### EXERCISE DETAILS
The output must consist only of the lines from the one with "Find the location" through the end of the listing, restated exactly and free of pictures.
+++++
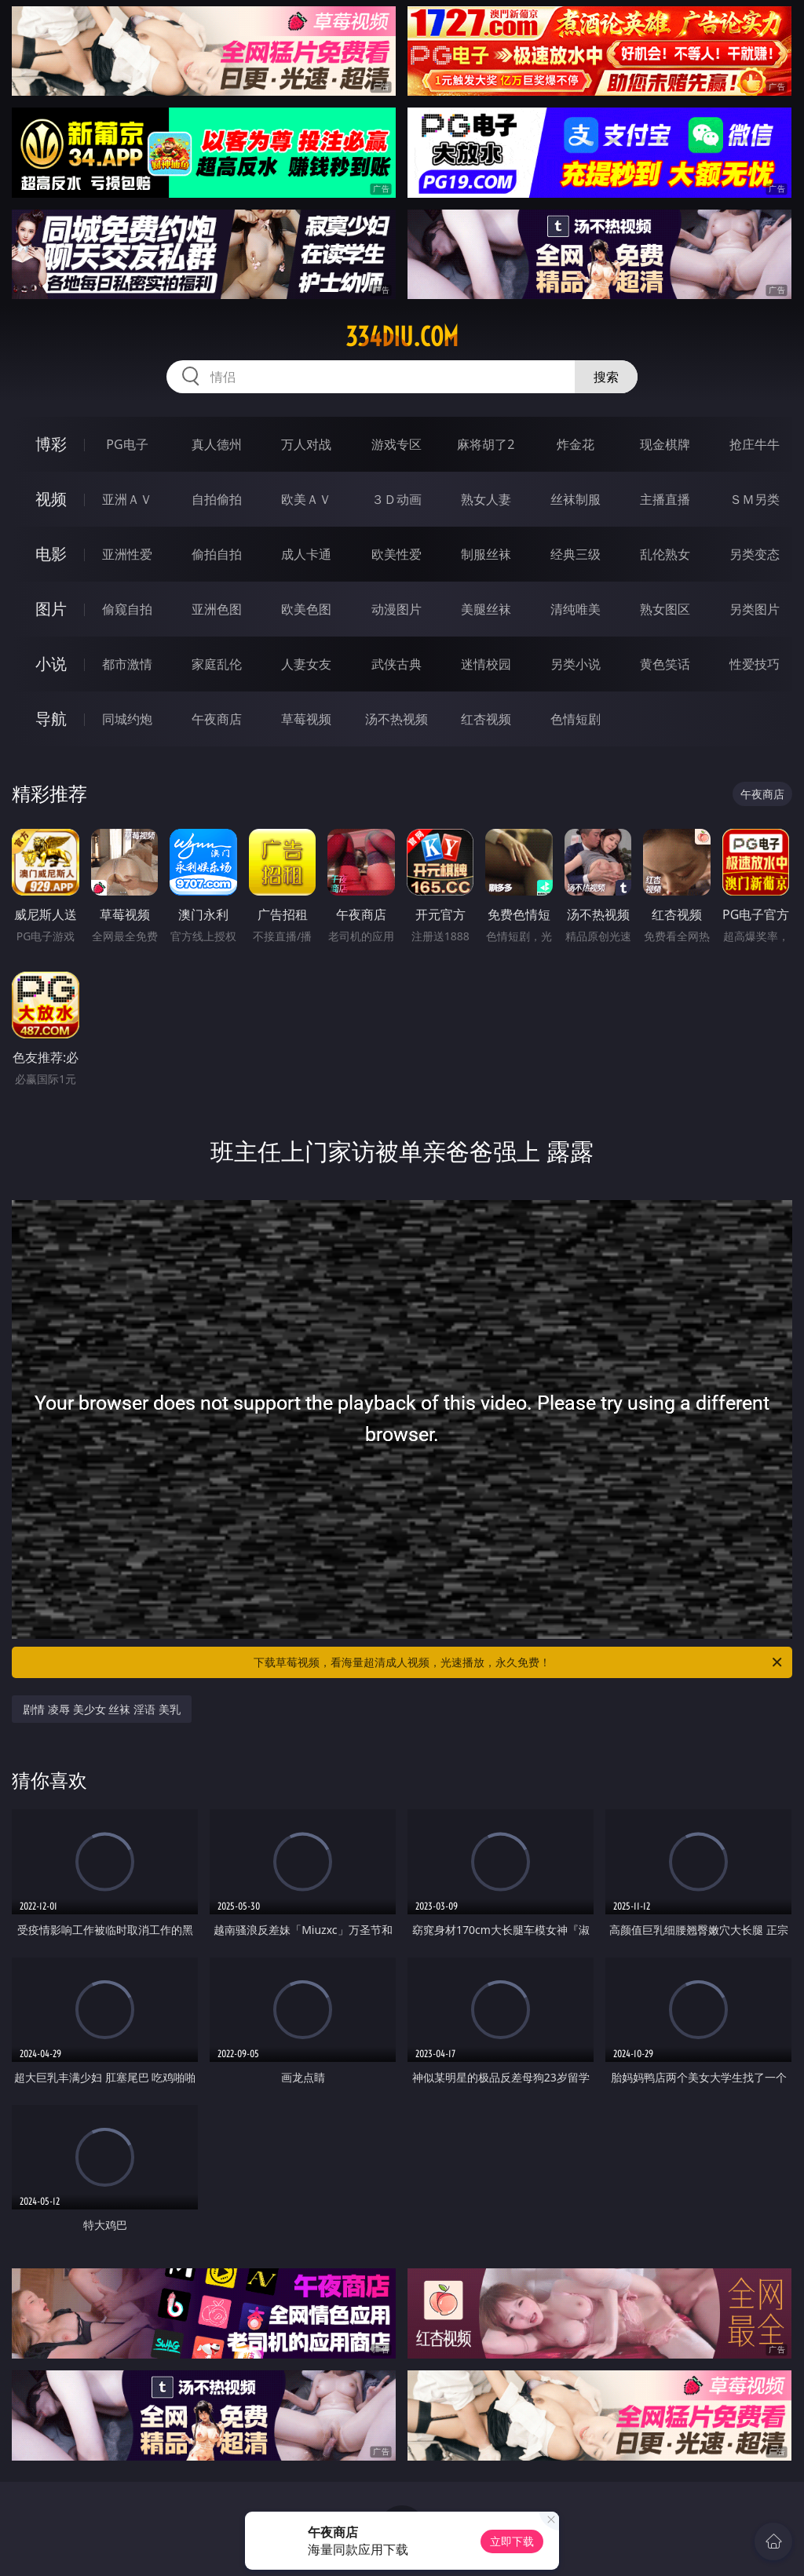 This screenshot has width=804, height=2576. Describe the element at coordinates (51, 608) in the screenshot. I see `图片` at that location.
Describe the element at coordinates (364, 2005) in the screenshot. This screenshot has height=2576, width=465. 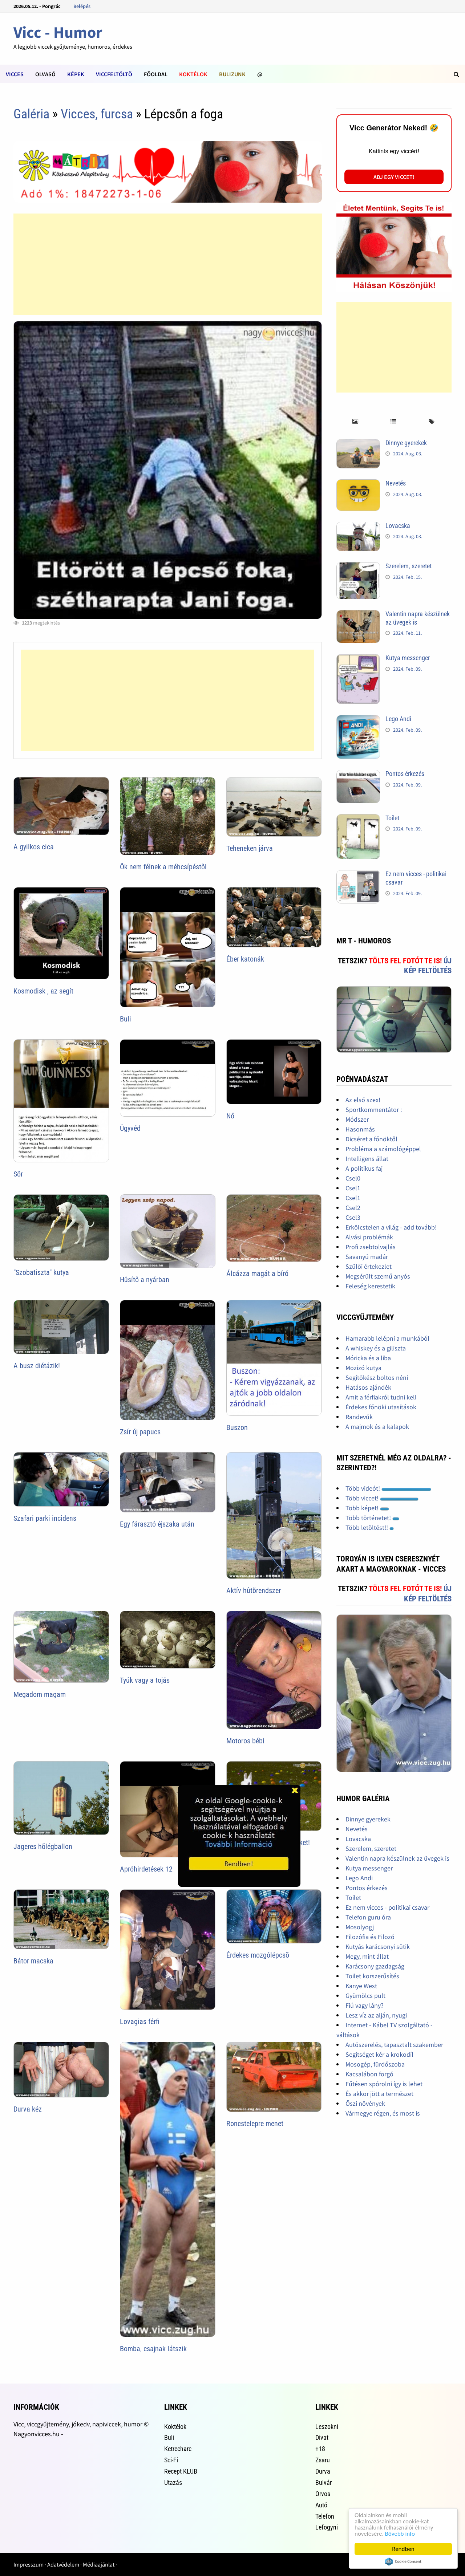
I see `Fiú vagy lány?` at that location.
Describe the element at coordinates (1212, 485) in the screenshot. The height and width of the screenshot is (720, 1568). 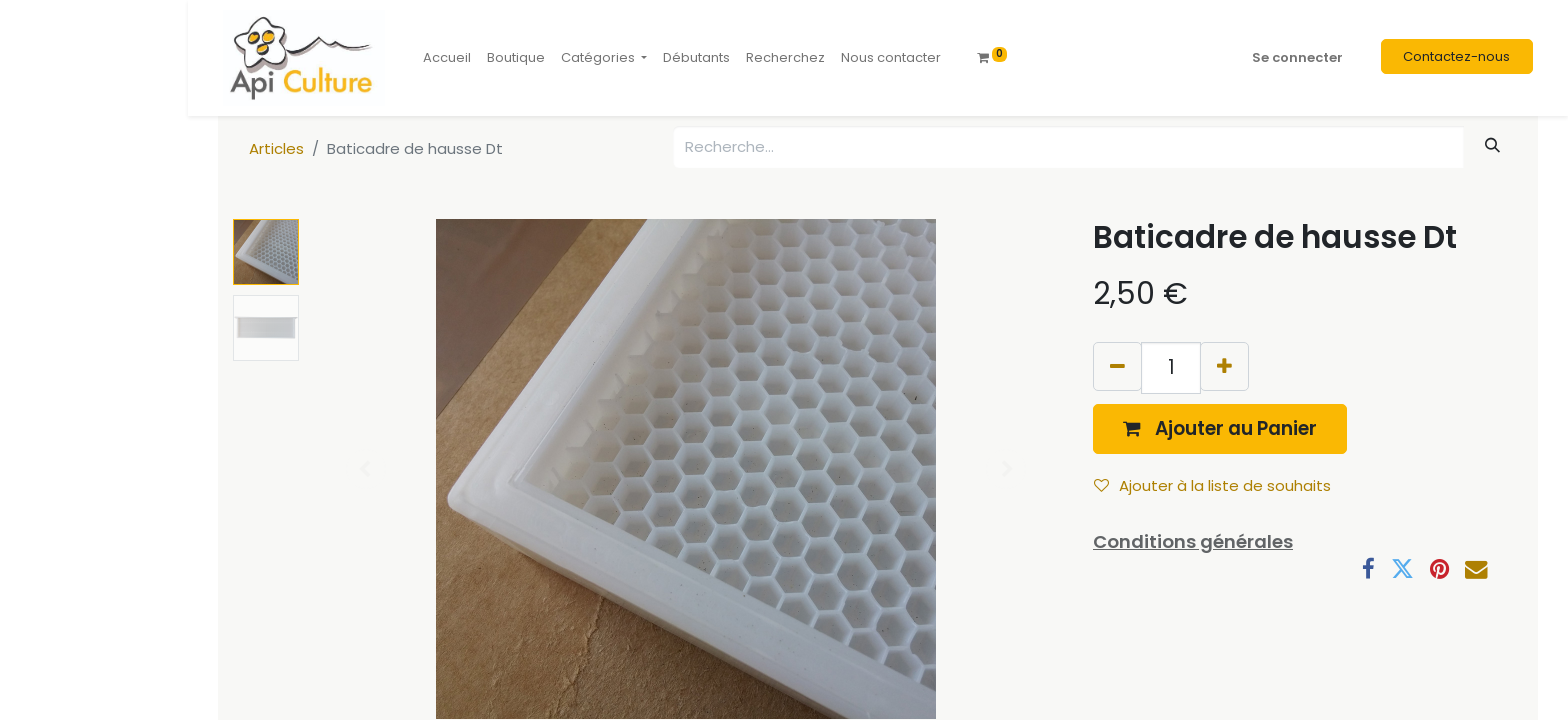
I see `Ajouter à la liste de souhaits [button]` at that location.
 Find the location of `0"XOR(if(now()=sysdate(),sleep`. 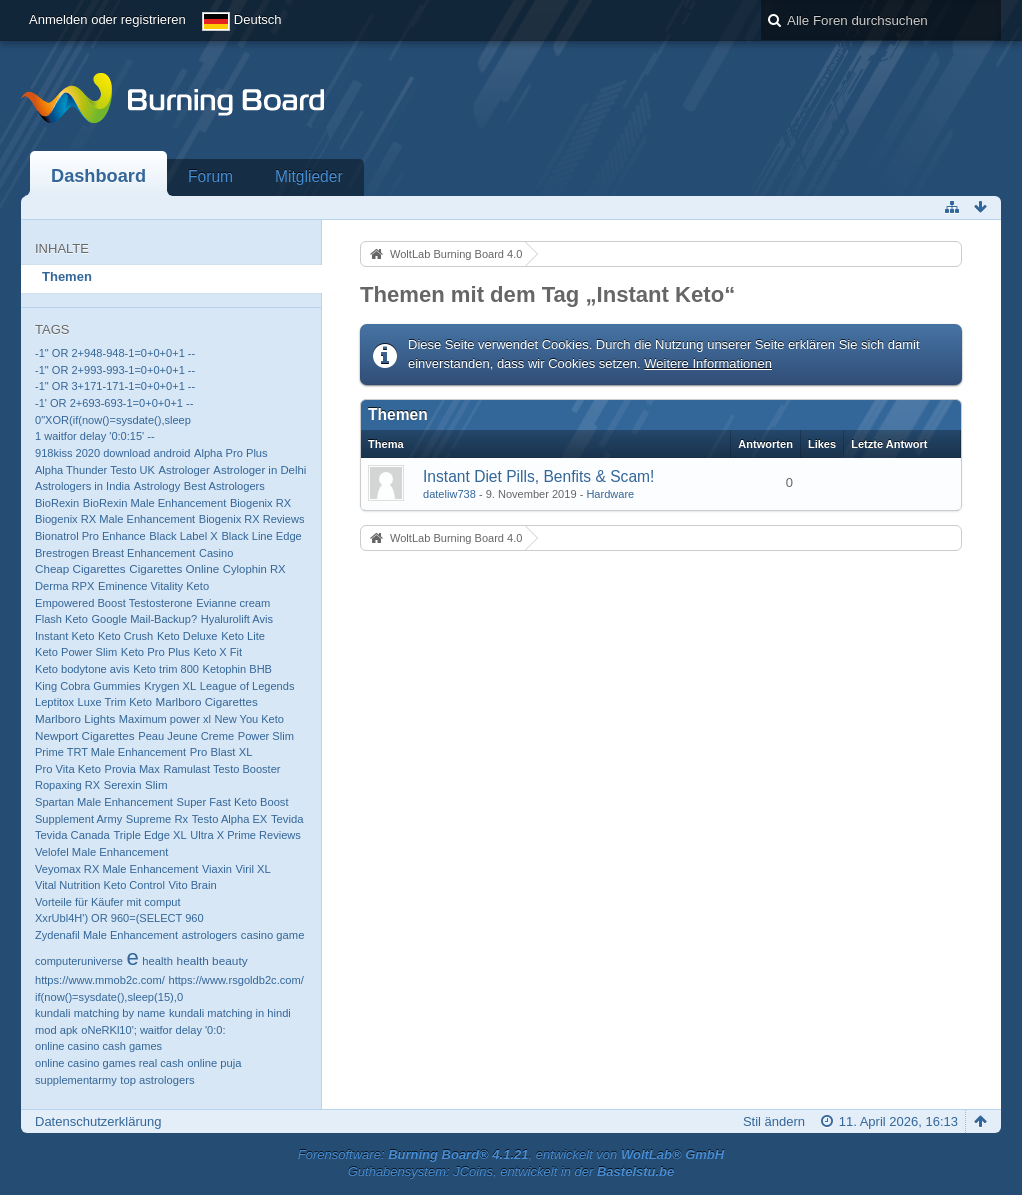

0"XOR(if(now()=sysdate(),sleep is located at coordinates (113, 420).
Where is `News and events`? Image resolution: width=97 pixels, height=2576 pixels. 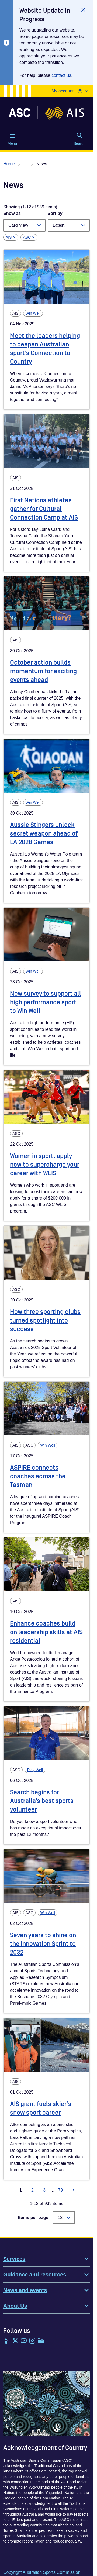
News and events is located at coordinates (46, 2290).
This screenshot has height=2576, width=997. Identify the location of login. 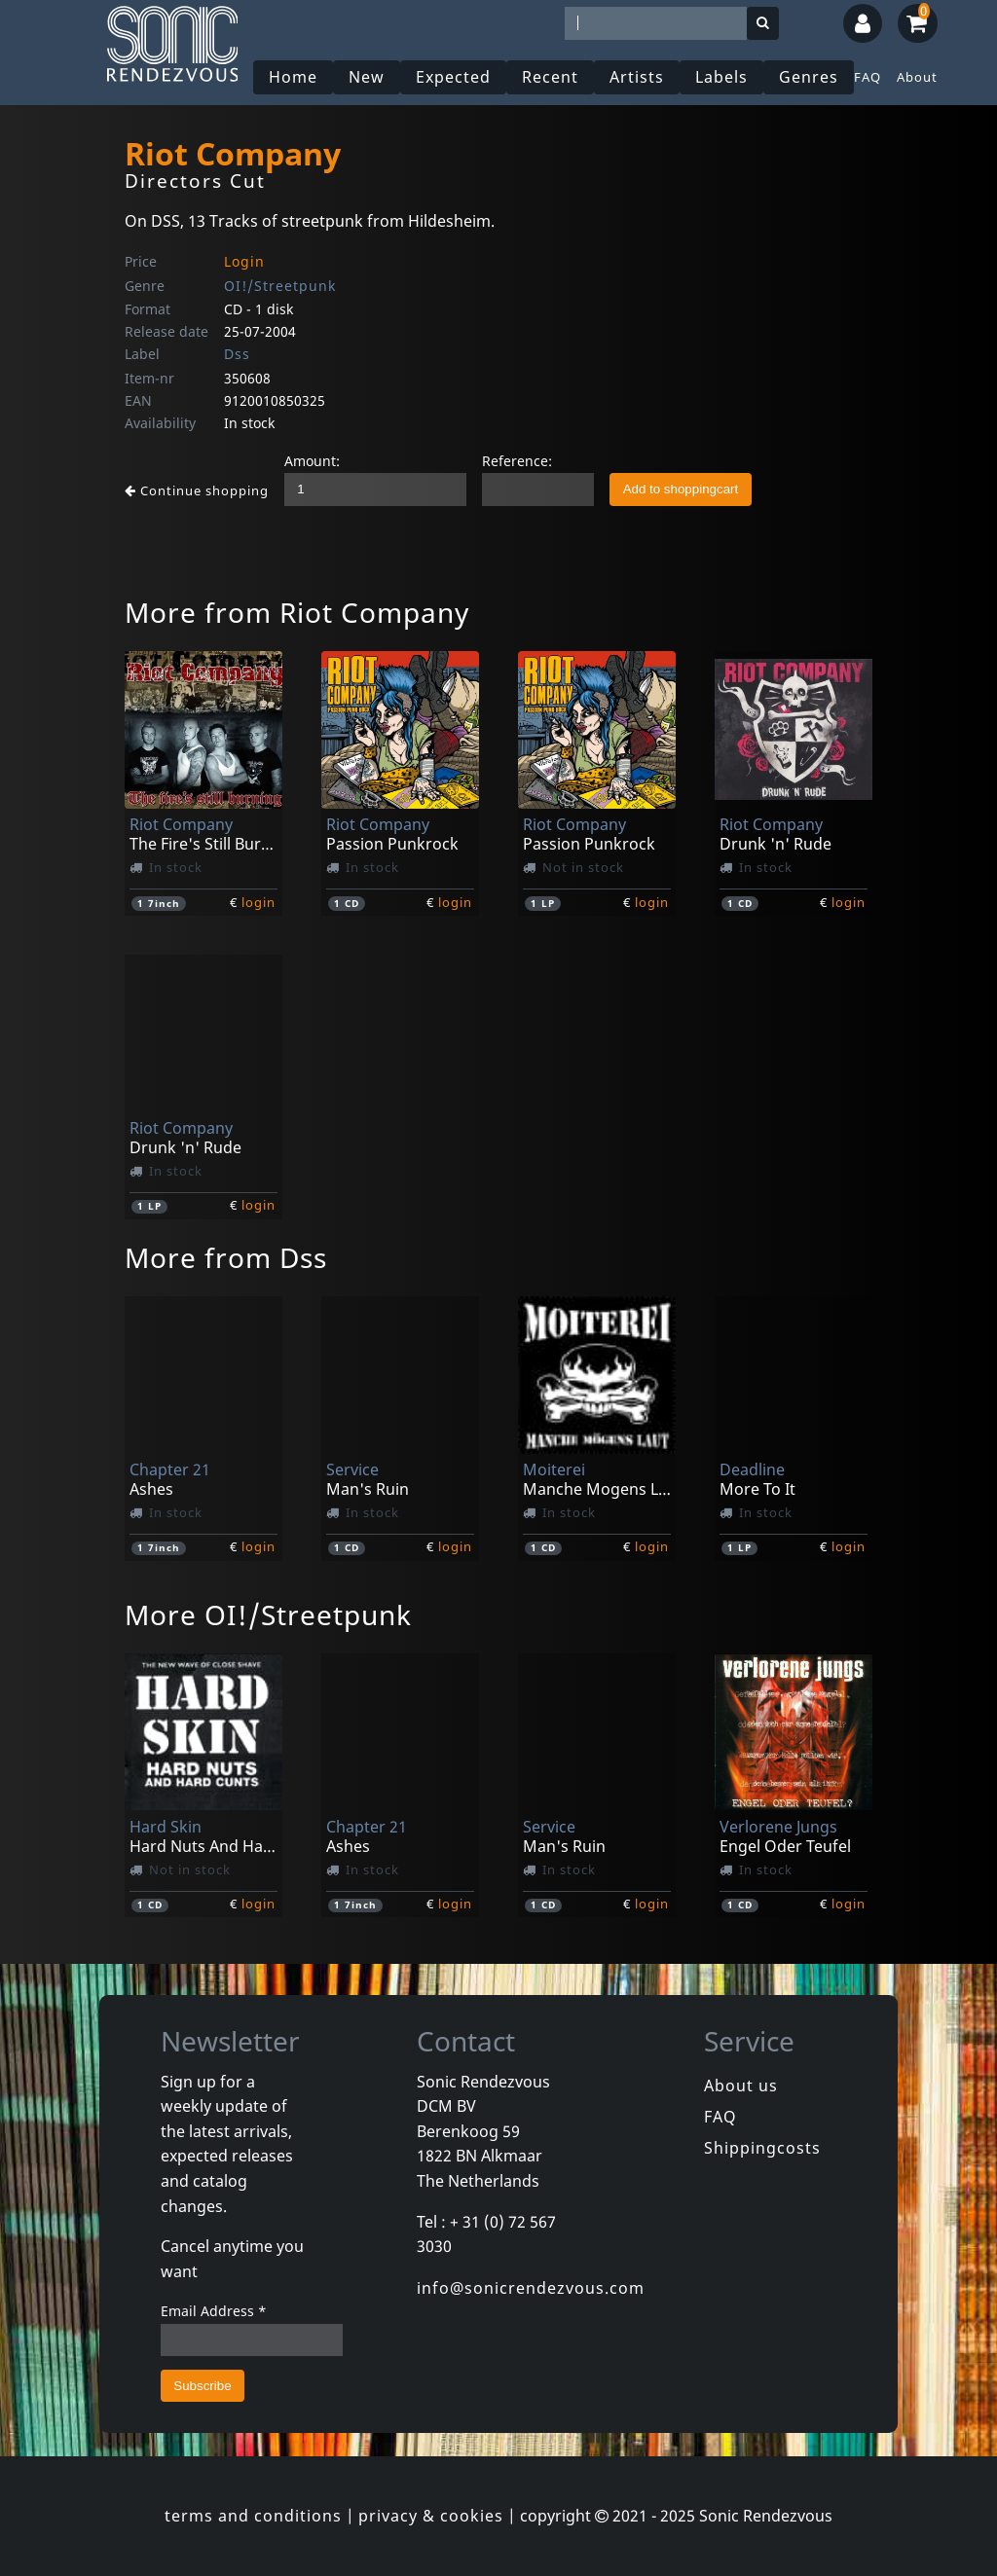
+++++
### ANSWER SECTION
 Find the location of `0"XOR(if(now()=sysdate(),sleep`. 

0"XOR(if(now()=sysdate(),sleep is located at coordinates (113, 420).
Where is `News and events`? Image resolution: width=97 pixels, height=2576 pixels. 
News and events is located at coordinates (46, 2290).
This screenshot has height=2576, width=997. Identify the location of login. 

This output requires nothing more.